* **What the task asks**
Reproduce each line from the first in the data through the line that contains "Envios, Devoluciones y Garantias" exactly; give nothing else.

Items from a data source

_ _ _ _ _

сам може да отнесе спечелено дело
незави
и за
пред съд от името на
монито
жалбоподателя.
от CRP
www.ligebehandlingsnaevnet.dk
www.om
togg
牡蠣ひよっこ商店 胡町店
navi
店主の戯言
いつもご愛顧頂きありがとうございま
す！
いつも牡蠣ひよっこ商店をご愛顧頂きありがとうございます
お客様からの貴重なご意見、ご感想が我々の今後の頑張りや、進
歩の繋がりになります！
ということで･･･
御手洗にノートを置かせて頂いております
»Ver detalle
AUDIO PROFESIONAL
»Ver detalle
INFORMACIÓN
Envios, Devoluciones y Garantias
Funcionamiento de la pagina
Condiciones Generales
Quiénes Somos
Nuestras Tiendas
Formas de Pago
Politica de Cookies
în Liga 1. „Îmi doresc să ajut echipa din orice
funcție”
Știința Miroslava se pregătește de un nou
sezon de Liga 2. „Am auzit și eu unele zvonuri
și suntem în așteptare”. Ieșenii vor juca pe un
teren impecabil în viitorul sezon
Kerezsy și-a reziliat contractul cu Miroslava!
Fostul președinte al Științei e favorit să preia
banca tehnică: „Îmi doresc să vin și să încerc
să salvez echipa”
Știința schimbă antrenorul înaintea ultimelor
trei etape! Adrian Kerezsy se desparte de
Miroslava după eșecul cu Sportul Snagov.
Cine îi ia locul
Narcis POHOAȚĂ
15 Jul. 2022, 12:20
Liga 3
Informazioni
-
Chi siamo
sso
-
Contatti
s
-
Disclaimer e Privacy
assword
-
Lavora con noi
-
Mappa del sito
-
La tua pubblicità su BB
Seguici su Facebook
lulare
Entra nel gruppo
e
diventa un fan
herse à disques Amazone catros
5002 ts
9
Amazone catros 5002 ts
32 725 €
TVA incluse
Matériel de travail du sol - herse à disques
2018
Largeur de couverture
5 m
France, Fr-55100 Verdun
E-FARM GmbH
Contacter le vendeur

_ _ _ _ _

* **Answer**
сам може да отнесе спечелено дело
незави
и за
пред съд от името на
монито
жалбоподателя.
от CRP
www.ligebehandlingsnaevnet.dk
www.om
togg
牡蠣ひよっこ商店 胡町店
navi
店主の戯言
いつもご愛顧頂きありがとうございま
す！
いつも牡蠣ひよっこ商店をご愛顧頂きありがとうございます
お客様からの貴重なご意見、ご感想が我々の今後の頑張りや、進
歩の繋がりになります！
ということで･･･
御手洗にノートを置かせて頂いております
»Ver detalle
AUDIO PROFESIONAL
»Ver detalle
INFORMACIÓN
Envios, Devoluciones y Garantias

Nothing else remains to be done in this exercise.